##### Available data
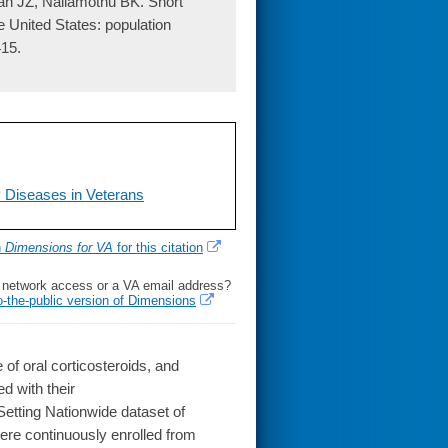
an JZ, Nallamothu BK. Short
e United States: population
415.
P Diseases in Veterans
h
Dimensions for VA
for this citation
l network access or a VA email address?
o-the-public version of Dimensions
 of oral corticosteroids, and
d with their
Setting Nationwide dataset of
ere continuously enrolled from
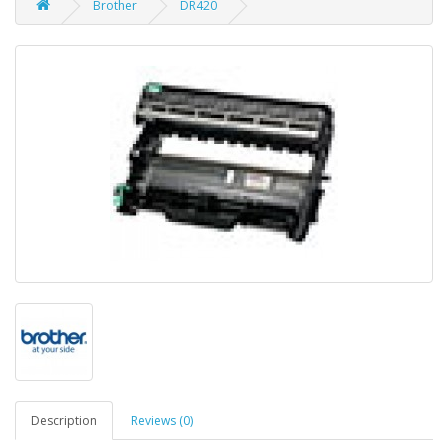
Brother
DR420
Description
Reviews (0)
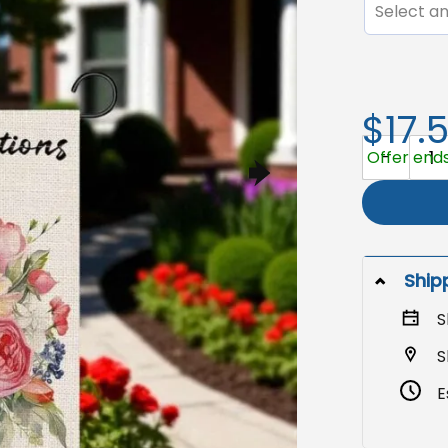
Select an
$17.
Congrats G
Offer ends
Ship
S
S
E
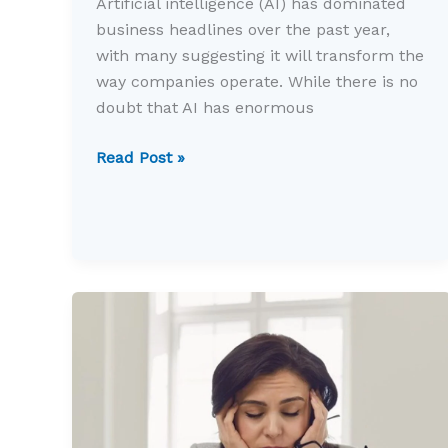
Artificial intelligence (AI) has dominated
business headlines over the past year,
with many suggesting it will transform the
way companies operate. While there is no
doubt that AI has enormous
Is
Read Post »
AI
delivering
real
value
for
small
businesses?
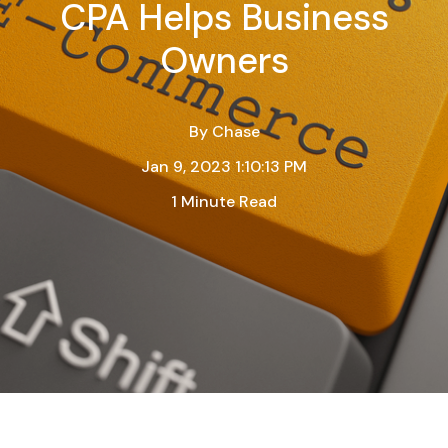
CPA Helps Business
Owners
By
Chase
Jan 9, 2023 1:10:13 PM
1 Minute Read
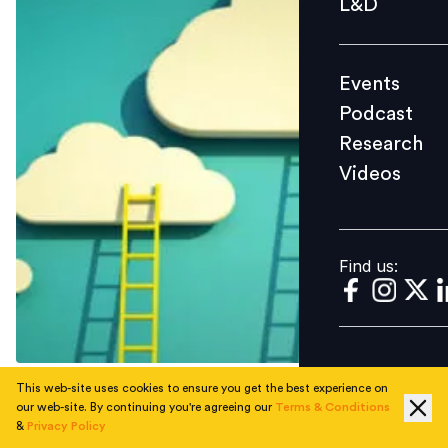
L&D
Podcast
Research
Events
Videos
Podcast
Research
Videos
Find us:
Find us:
This web-site uses cookies to ensure you get the best experience on
Capt Shantanu Chakravorty talks about the challenges
our web-site. By continuing you're agreeing our
Terms & Conditions
&
Privacy Policy
in setting up a digital organization and the role of HR in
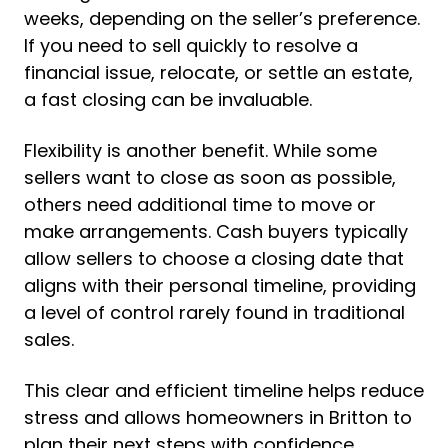
weeks, depending on the seller’s preference.
If you need to sell quickly to resolve a
financial issue, relocate, or settle an estate,
a fast closing can be invaluable.
Flexibility is another benefit. While some
sellers want to close as soon as possible,
others need additional time to move or
make arrangements. Cash buyers typically
allow sellers to choose a closing date that
aligns with their personal timeline, providing
a level of control rarely found in traditional
sales.
This clear and efficient timeline helps reduce
stress and allows homeowners in Britton to
plan their next steps with confidence.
##########
Task requirements:
Only the pictures are to be dropped; all other material above must be repeated exactly.

Reply:
an JZ, Nallamothu BK. Short
e United States: population
415.
P Diseases in Veterans
h
Dimensions for VA
for this citation
l network access or a VA email address?
o-the-public version of Dimensions
 of oral corticosteroids, and
d with their
Setting Nationwide dataset of
ere continuously enrolled from
Brother
DR420
Description
Reviews (0)
Select an
$17.
Congrats G
Offer ends
Ship
S
S
E
Artificial intelligence (AI) has dominated
business headlines over the past year,
with many suggesting it will transform the
way companies operate. While there is no
doubt that AI has enormous
Is
Read Post »
AI
delivering
real
value
for
small
businesses?
CPA Helps Business
Owners
By
Chase
Jan 9, 2023 1:10:13 PM
1 Minute Read
L&D
Podcast
Research
Events
Videos
Podcast
Research
Videos
Find us:
Find us:
This web-site uses cookies to ensure you get the best experience on
Capt Shantanu Chakravorty talks about the challenges
our web-site. By continuing you're agreeing our
Terms & Conditions
&
Privacy Policy
in setting up a digital organization and the role of HR in
weeks, depending on the seller’s preference.
If you need to sell quickly to resolve a
financial issue, relocate, or settle an estate,
a fast closing can be invaluable.
Flexibility is another benefit. While some
sellers want to close as soon as possible,
others need additional time to move or
make arrangements. Cash buyers typically
allow sellers to choose a closing date that
aligns with their personal timeline, providing
a level of control rarely found in traditional
sales.
This clear and efficient timeline helps reduce
stress and allows homeowners in Britton to
plan their next steps with confidence.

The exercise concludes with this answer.